[PATCHv3 8/9] ARM: OMAP2+: AM33XX: Basic suspend resume support

Vaibhav Bedia vaibhav.bedia at gmail.com
Fri Aug 30 13:39:21 EDT 2013


On Tue, Aug 27, 2013 at 5:45 PM, Kevin Hilman <khilman at linaro.org> wrote:
[...]
>
> Looking closer at this code as I'm trying to fully get my head around
> all the IPC, I have some more comments.
>
> I think the split between pm33xx.c and the M3 driver is still confusing
> here.  For example, am33xx_ping_wkup_m3(),
> am33xx_m3_state_machine_reset() and the guts of am33xx_pm_begin() all
> belong inside the M3 driver, along with all the wakeup_src stuff, which
> is info coming from the M3.
>
> IOW, the communication with M3 should be abstracted from pm33xx by the
> M3 driver (or possibly an eventual remoteproc/rpmsg implementation) with
> a well defined API.  In this implementation, the interface is pretty
> fuzzy and mixed between pm33xx.c and wkup_m3.c.
>
>

The reason for the current split was to have the M3 driver just do the minimal
that's needed to talk to get M3 and MPU talking. What made me do it this way
was to attempt to address a previous comment on keeping options open for folks
to use M3 for things other than PM stuff. The IPC stuff is how
implementors of the
firmware (anything other than the PM one that TI provides) want it to be.
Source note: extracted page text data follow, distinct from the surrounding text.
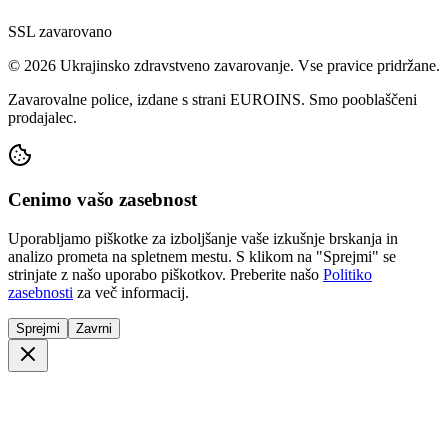
SSL zavarovano
© 2026 Ukrajinsko zdravstveno zavarovanje. Vse pravice pridržane.
Zavarovalne police, izdane s strani EUROINS. Smo pooblaščeni
prodajalec.
Cenimo vašo zasebnost
Uporabljamo piškotke za izboljšanje vaše izkušnje brskanja in
analizo prometa na spletnem mestu. S klikom na "Sprejmi" se
strinjate z našo uporabo piškotkov. Preberite našo
Politiko
zasebnosti
za več informacij.
Sprejmi
Zavrni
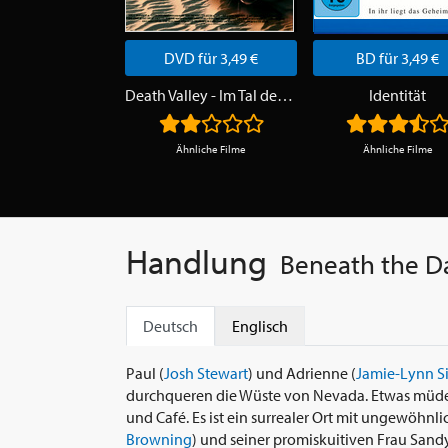
DVD für 3,49 €
BD für 3,49 €
Death Valley - Im Tal des Todes
Identität
Ähnliche Filme
Ähnliche Filme
Handlung
Beneath the D
Deutsch
Englisch
Paul (
Josh Stewart
) und Adrienne (
Jamie-Lynn Si
durchqueren die Wüste von Nevada. Etwas müde
und Café. Es ist ein surrealer Ort mit ungewöh
Browning
) und seiner promiskuitiven Frau Sandy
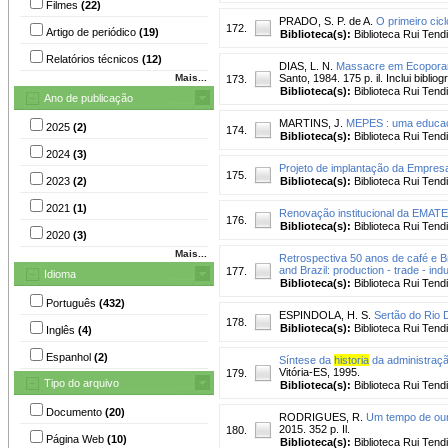
Filmes
(22)
PRADO, S. P. de A.
O primeiro cicl
172.
Artigo de periódico
(19)
Biblioteca(s):
Biblioteca Rui Tend
Relatórios técnicos
(12)
DIAS, L. N.
Massacre em Ecoporang
Mais...
Santo, 1984. 175 p. il. Inclui bibliog
173.
Biblioteca(s):
Biblioteca Rui Tend
Ano de publicação
MARTINS, J.
MEPES : uma educac
2025
(2)
174.
Biblioteca(s):
Biblioteca Rui Tend
2024
(3)
Projeto de implantação da Empre
175.
2023
(2)
Biblioteca(s):
Biblioteca Rui Tend
2021
(1)
Renovação institucional da EMAT
176.
Biblioteca(s):
Biblioteca Rui Tend
2020
(3)
Mais...
Retrospectiva 50 anos de café e Br
and Brazil: production - trade - i
177.
Idioma
Biblioteca(s):
Biblioteca Rui Tend
Português
(432)
ESPINDOLA, H. S.
Sertão do Rio 
178.
Biblioteca(s):
Biblioteca Rui Tend
Inglês
(4)
Espanhol
(2)
Síntese da
historia
da administraçã
Vitória-ES, 1995.
179.
Tipo do arquivo
Biblioteca(s):
Biblioteca Rui Tend
Documento
(20)
RODRIGUES, R.
Um tempo de our
2015. 352 p. Il.
180.
Página Web
(10)
Biblioteca(s):
Biblioteca Rui Tend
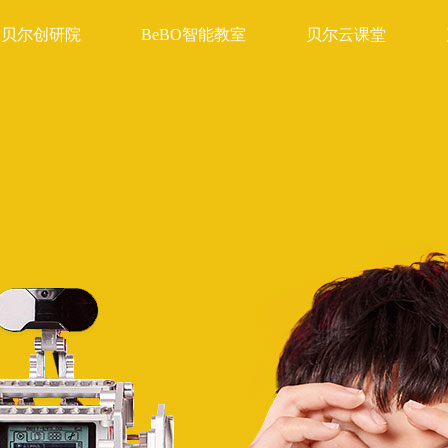
贝尔创研院
BeBO智能教室
贝尔云课堂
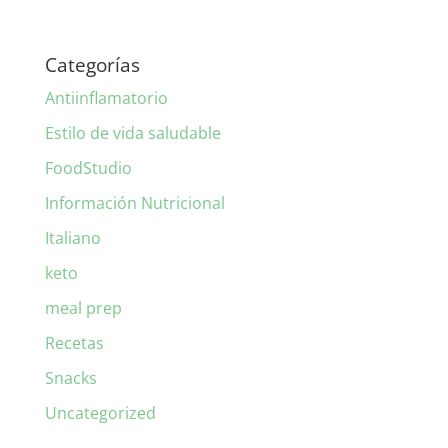
Categorías
Antiinflamatorio
Estilo de vida saludable
FoodStudio
Información Nutricional
Italiano
keto
meal prep
Recetas
Snacks
Uncategorized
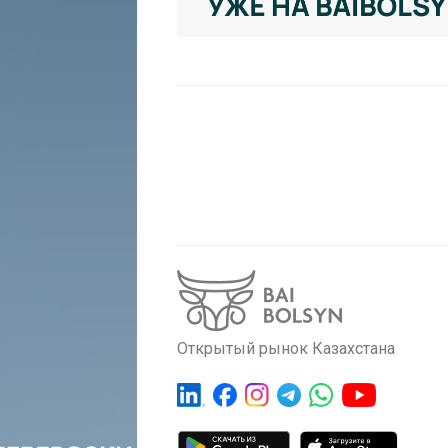
Открытый рынок Казахстана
The top level idea was to have the users of the firmware (PM in this case)
decide what functionality they want when talking to M3. They are also free to
decide the register bitfield layout and other IPC details.

This was also a feeble attempt to keep things extensible for AM437x where
in addition to the broken mailbox usage there's now a control module bit
to trigger the interrupt to M3 (what's worse? pick one that you hate more ;)
The AM437x PM routines could then just register different callbacks that
are triggered when the M3 interrupts the MPU.

Hope this clears up some of the confusion.